5. Efficient data batching
By default PopTorch will process the batch_size
which you provided to
the poptorch.DataLoader
.
When using the other options below, the actual number of samples used per step varies to allow the IPU(s) to process data more efficiently.
However, the effective (mini-)batch size for operations which depend on it (such as batch normalization) will not change. All that changes is how much data is actually sent for a single step.
Note
Failure to use poptorch.DataLoader
may result in
accidentally changing the effective batch size for operations which depend on
it, such as batch normalization.
5.1. poptorch.DataLoader
Poptorch provides a thin wrapper around the traditional torch.utils.data.DataLoader
to abstract away some of the batch sizes calculations. If poptorch.DataLoader
is used in a distributed execution environment, it will ensure that each process uses
a different subset of the dataset.
If you set the DataLoader
batch_size
to more than 1 then each operation
in the model will process that number of elements at any given time.

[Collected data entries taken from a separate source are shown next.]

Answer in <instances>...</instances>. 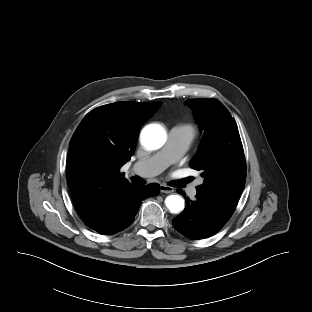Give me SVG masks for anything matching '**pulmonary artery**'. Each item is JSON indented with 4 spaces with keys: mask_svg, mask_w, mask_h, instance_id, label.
I'll return each instance as SVG.
<instances>
[{
    "mask_svg": "<svg viewBox=\"0 0 312 312\" xmlns=\"http://www.w3.org/2000/svg\"><path fill=\"white\" fill-rule=\"evenodd\" d=\"M192 141V134L181 126L173 127L165 146L149 158L138 160L134 163L135 172L141 177H151L161 173L167 166L176 162L187 151ZM196 185L189 190V195L194 197L197 193Z\"/></svg>",
    "mask_w": 312,
    "mask_h": 312,
    "instance_id": "e3ab8cb5",
    "label": "pulmonary artery"
}]
</instances>
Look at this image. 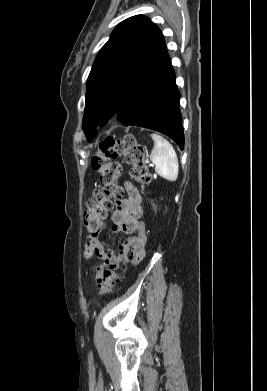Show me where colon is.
I'll return each mask as SVG.
<instances>
[{
	"label": "colon",
	"mask_w": 267,
	"mask_h": 391,
	"mask_svg": "<svg viewBox=\"0 0 267 391\" xmlns=\"http://www.w3.org/2000/svg\"><path fill=\"white\" fill-rule=\"evenodd\" d=\"M123 155L131 166V177L140 184H148L151 176L145 162L144 147L133 135H125L121 139L107 137L99 144V149L91 157V167L100 174L103 188L87 205L84 213V225L90 239L96 238L103 229L108 211L112 208V198H120L123 194L118 181L122 174V165L115 161ZM121 281V274L112 269L103 271L97 280L99 294H107Z\"/></svg>",
	"instance_id": "5ec220e1"
}]
</instances>
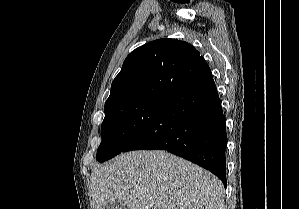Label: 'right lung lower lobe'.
Instances as JSON below:
<instances>
[{"label": "right lung lower lobe", "mask_w": 299, "mask_h": 209, "mask_svg": "<svg viewBox=\"0 0 299 209\" xmlns=\"http://www.w3.org/2000/svg\"><path fill=\"white\" fill-rule=\"evenodd\" d=\"M225 116L211 70L183 84L163 102L122 151L167 150L215 174L226 187Z\"/></svg>", "instance_id": "98d812e1"}]
</instances>
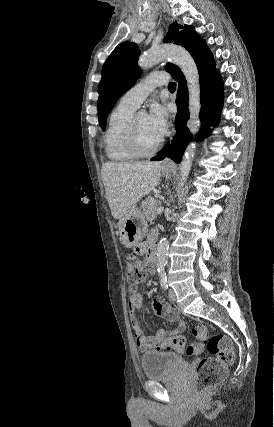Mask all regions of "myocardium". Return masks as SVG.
I'll use <instances>...</instances> for the list:
<instances>
[{
    "label": "myocardium",
    "instance_id": "myocardium-1",
    "mask_svg": "<svg viewBox=\"0 0 274 427\" xmlns=\"http://www.w3.org/2000/svg\"><path fill=\"white\" fill-rule=\"evenodd\" d=\"M139 114V113H138ZM138 114L133 115L131 118L126 131H125V145L127 150L134 158H151L155 156L163 147L164 140L161 139L159 143L150 151L143 152L138 148L137 144V117Z\"/></svg>",
    "mask_w": 274,
    "mask_h": 427
}]
</instances>
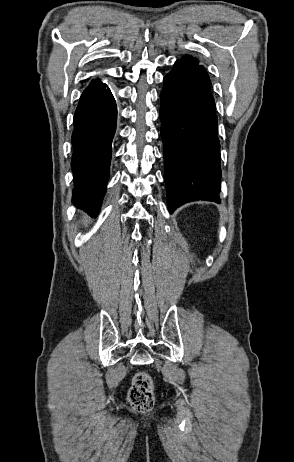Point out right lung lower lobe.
Returning a JSON list of instances; mask_svg holds the SVG:
<instances>
[{"label":"right lung lower lobe","instance_id":"1","mask_svg":"<svg viewBox=\"0 0 294 462\" xmlns=\"http://www.w3.org/2000/svg\"><path fill=\"white\" fill-rule=\"evenodd\" d=\"M116 121V102L109 87L99 79L92 80L74 115L71 166L75 173L73 202L93 216L105 193Z\"/></svg>","mask_w":294,"mask_h":462}]
</instances>
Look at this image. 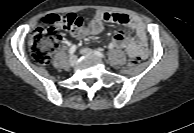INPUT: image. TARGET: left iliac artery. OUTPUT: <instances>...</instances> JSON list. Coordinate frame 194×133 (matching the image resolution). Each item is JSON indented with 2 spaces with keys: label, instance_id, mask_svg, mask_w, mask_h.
I'll list each match as a JSON object with an SVG mask.
<instances>
[{
  "label": "left iliac artery",
  "instance_id": "left-iliac-artery-1",
  "mask_svg": "<svg viewBox=\"0 0 194 133\" xmlns=\"http://www.w3.org/2000/svg\"><path fill=\"white\" fill-rule=\"evenodd\" d=\"M94 52H95V54H96L98 57L105 58V55H104L101 51L95 50Z\"/></svg>",
  "mask_w": 194,
  "mask_h": 133
}]
</instances>
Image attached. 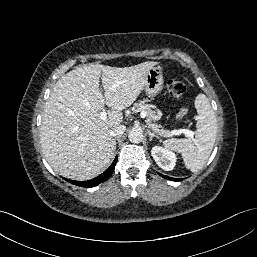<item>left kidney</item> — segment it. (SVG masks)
Masks as SVG:
<instances>
[{
    "mask_svg": "<svg viewBox=\"0 0 257 257\" xmlns=\"http://www.w3.org/2000/svg\"><path fill=\"white\" fill-rule=\"evenodd\" d=\"M151 154L157 165L165 171H171L175 167L176 155L161 146H154Z\"/></svg>",
    "mask_w": 257,
    "mask_h": 257,
    "instance_id": "obj_1",
    "label": "left kidney"
}]
</instances>
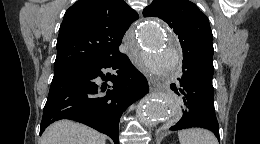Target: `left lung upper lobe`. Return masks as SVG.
Listing matches in <instances>:
<instances>
[{
    "mask_svg": "<svg viewBox=\"0 0 260 144\" xmlns=\"http://www.w3.org/2000/svg\"><path fill=\"white\" fill-rule=\"evenodd\" d=\"M143 15L158 17L174 30L183 49V63H191L213 73L212 31L207 16L194 3L154 0L143 10Z\"/></svg>",
    "mask_w": 260,
    "mask_h": 144,
    "instance_id": "1",
    "label": "left lung upper lobe"
}]
</instances>
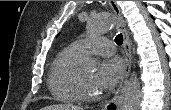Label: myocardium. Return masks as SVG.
I'll list each match as a JSON object with an SVG mask.
<instances>
[{"mask_svg": "<svg viewBox=\"0 0 171 110\" xmlns=\"http://www.w3.org/2000/svg\"><path fill=\"white\" fill-rule=\"evenodd\" d=\"M73 86L77 95L83 101H96L101 98L100 93L91 92L86 88V86L83 84L81 80L79 70L77 69L73 75Z\"/></svg>", "mask_w": 171, "mask_h": 110, "instance_id": "1", "label": "myocardium"}]
</instances>
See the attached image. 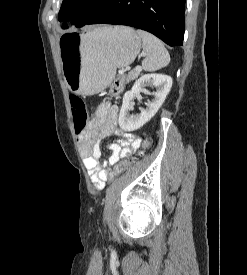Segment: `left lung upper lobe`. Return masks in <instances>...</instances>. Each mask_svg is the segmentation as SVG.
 <instances>
[{"mask_svg":"<svg viewBox=\"0 0 247 275\" xmlns=\"http://www.w3.org/2000/svg\"><path fill=\"white\" fill-rule=\"evenodd\" d=\"M108 0H63L58 20L63 21L62 28L66 29L67 21L76 27L83 26L89 21Z\"/></svg>","mask_w":247,"mask_h":275,"instance_id":"obj_1","label":"left lung upper lobe"}]
</instances>
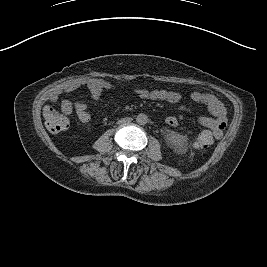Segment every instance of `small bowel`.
Listing matches in <instances>:
<instances>
[{"label": "small bowel", "mask_w": 267, "mask_h": 267, "mask_svg": "<svg viewBox=\"0 0 267 267\" xmlns=\"http://www.w3.org/2000/svg\"><path fill=\"white\" fill-rule=\"evenodd\" d=\"M82 86L88 89L90 97L93 100H98L103 90L112 88L113 84L98 78L73 80L65 85L62 92L69 93ZM136 93L142 99L153 101L160 100L169 103H178L182 99V94L174 90L156 89L148 91L145 89H137ZM55 99H57V97H55ZM189 99L193 103L205 106L211 113V116H201L197 118L198 124L208 129L199 134L207 137L210 144H212L214 140L220 139L227 125L226 109L222 102L215 95L200 91L191 92L189 94ZM61 110L68 115L75 111L78 119L82 123H88L91 119V113L87 104L81 100H76L74 103L69 100H63L61 102ZM165 121L167 125L171 127H176L178 125V119L175 116H168Z\"/></svg>", "instance_id": "small-bowel-1"}]
</instances>
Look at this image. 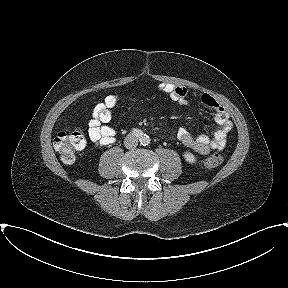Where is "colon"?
<instances>
[{
	"mask_svg": "<svg viewBox=\"0 0 288 288\" xmlns=\"http://www.w3.org/2000/svg\"><path fill=\"white\" fill-rule=\"evenodd\" d=\"M86 146V137L82 129H64L57 133L54 148L65 163H72L78 152ZM223 156L215 153L203 161L205 168L214 169L221 165Z\"/></svg>",
	"mask_w": 288,
	"mask_h": 288,
	"instance_id": "obj_1",
	"label": "colon"
}]
</instances>
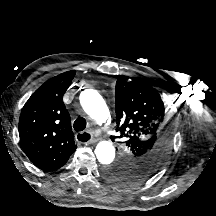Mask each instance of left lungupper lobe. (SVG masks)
I'll return each mask as SVG.
<instances>
[{
  "mask_svg": "<svg viewBox=\"0 0 216 216\" xmlns=\"http://www.w3.org/2000/svg\"><path fill=\"white\" fill-rule=\"evenodd\" d=\"M117 131L123 140L118 161L104 168L114 185L128 187L153 176L164 163L172 140L175 118L164 108L154 84L141 79H119L115 88Z\"/></svg>",
  "mask_w": 216,
  "mask_h": 216,
  "instance_id": "obj_1",
  "label": "left lung upper lobe"
}]
</instances>
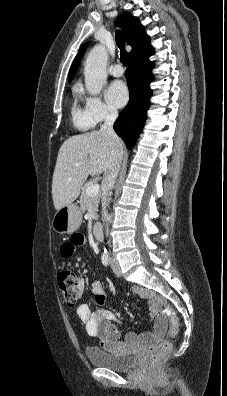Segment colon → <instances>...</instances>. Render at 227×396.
Masks as SVG:
<instances>
[{
    "instance_id": "colon-1",
    "label": "colon",
    "mask_w": 227,
    "mask_h": 396,
    "mask_svg": "<svg viewBox=\"0 0 227 396\" xmlns=\"http://www.w3.org/2000/svg\"><path fill=\"white\" fill-rule=\"evenodd\" d=\"M57 279L65 302L70 307L75 306L79 299V292L74 272L68 267H62L58 272ZM161 304L163 313L170 323V331L168 338L152 349L151 360L153 363L158 362L165 354L171 351L172 339L178 334L179 330V320L174 309L167 302L162 301Z\"/></svg>"
}]
</instances>
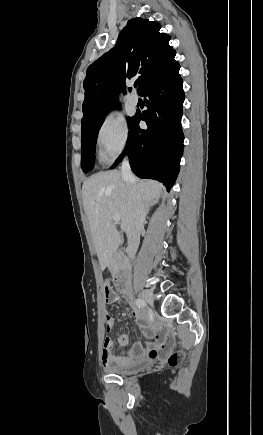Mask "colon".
<instances>
[{"label":"colon","mask_w":263,"mask_h":435,"mask_svg":"<svg viewBox=\"0 0 263 435\" xmlns=\"http://www.w3.org/2000/svg\"><path fill=\"white\" fill-rule=\"evenodd\" d=\"M104 297L106 300L112 301L116 300V296L109 290L108 287H105ZM102 348L104 350H112L114 348V343L109 339H105V341L102 343ZM183 354L180 352L173 353L168 358V364L170 366H176L181 360H182Z\"/></svg>","instance_id":"obj_1"}]
</instances>
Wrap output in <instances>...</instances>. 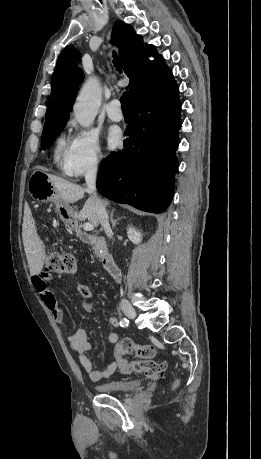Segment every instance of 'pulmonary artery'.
Wrapping results in <instances>:
<instances>
[{
    "label": "pulmonary artery",
    "instance_id": "obj_1",
    "mask_svg": "<svg viewBox=\"0 0 261 459\" xmlns=\"http://www.w3.org/2000/svg\"><path fill=\"white\" fill-rule=\"evenodd\" d=\"M108 117L115 122H120L123 119V113L120 107V101L113 99L106 107Z\"/></svg>",
    "mask_w": 261,
    "mask_h": 459
}]
</instances>
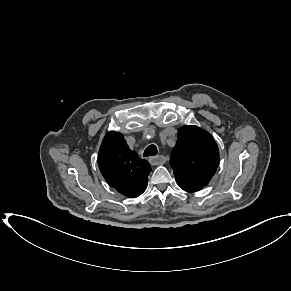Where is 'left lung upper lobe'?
Here are the masks:
<instances>
[{
	"label": "left lung upper lobe",
	"instance_id": "left-lung-upper-lobe-1",
	"mask_svg": "<svg viewBox=\"0 0 291 291\" xmlns=\"http://www.w3.org/2000/svg\"><path fill=\"white\" fill-rule=\"evenodd\" d=\"M170 165L178 186L196 192L206 186L219 165V150L213 137L197 126L178 130Z\"/></svg>",
	"mask_w": 291,
	"mask_h": 291
}]
</instances>
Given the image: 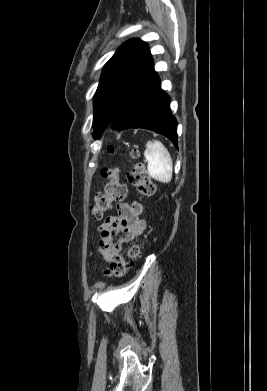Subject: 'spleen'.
<instances>
[{
    "label": "spleen",
    "instance_id": "obj_1",
    "mask_svg": "<svg viewBox=\"0 0 267 391\" xmlns=\"http://www.w3.org/2000/svg\"><path fill=\"white\" fill-rule=\"evenodd\" d=\"M144 156L148 162V174L162 183H169L172 179V158L165 146L158 140L148 141Z\"/></svg>",
    "mask_w": 267,
    "mask_h": 391
}]
</instances>
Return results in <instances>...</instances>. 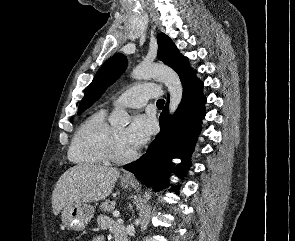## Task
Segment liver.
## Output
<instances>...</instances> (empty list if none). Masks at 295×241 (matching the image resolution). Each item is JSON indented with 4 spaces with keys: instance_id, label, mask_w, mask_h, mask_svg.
I'll use <instances>...</instances> for the list:
<instances>
[{
    "instance_id": "liver-1",
    "label": "liver",
    "mask_w": 295,
    "mask_h": 241,
    "mask_svg": "<svg viewBox=\"0 0 295 241\" xmlns=\"http://www.w3.org/2000/svg\"><path fill=\"white\" fill-rule=\"evenodd\" d=\"M120 172L113 167L77 165L62 174L52 193L54 215L67 205L90 203L110 195Z\"/></svg>"
}]
</instances>
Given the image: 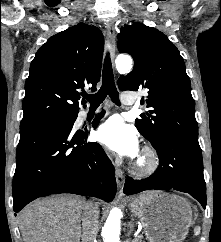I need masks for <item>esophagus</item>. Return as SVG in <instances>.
Instances as JSON below:
<instances>
[{
  "mask_svg": "<svg viewBox=\"0 0 221 242\" xmlns=\"http://www.w3.org/2000/svg\"><path fill=\"white\" fill-rule=\"evenodd\" d=\"M106 34H107V39L109 43L111 58L113 60L115 56V27L113 22H108L106 24ZM115 176H116L117 186L119 188V193L122 194L123 185L125 181L124 172L117 167L115 169Z\"/></svg>",
  "mask_w": 221,
  "mask_h": 242,
  "instance_id": "obj_1",
  "label": "esophagus"
}]
</instances>
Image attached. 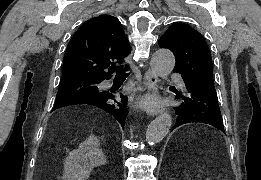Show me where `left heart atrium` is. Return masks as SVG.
<instances>
[{
  "label": "left heart atrium",
  "instance_id": "1",
  "mask_svg": "<svg viewBox=\"0 0 261 180\" xmlns=\"http://www.w3.org/2000/svg\"><path fill=\"white\" fill-rule=\"evenodd\" d=\"M144 103H145V105H151V104L153 103V101H151V100H146Z\"/></svg>",
  "mask_w": 261,
  "mask_h": 180
}]
</instances>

See below for usage example.
5.2. poptorch.AsynchronousDataAccessor
To reduce host overhead you can offload the data loading process to a
separate thread by specifying mode=poptorch.DataLoaderMode.Async
in the
DataLoader
constructor. Internally this uses an
AsynchronousDataAccessor
. Doing this allows you to reduce
the host/IPU communication overhead by using the time that the IPU is running
to load the next batch on the CPU. This means that when the IPU is finished
executing and returns to host the data will be ready for the IPU to pull in again.
1 opts = poptorch.Options()
2 opts.deviceIterations(device_iterations)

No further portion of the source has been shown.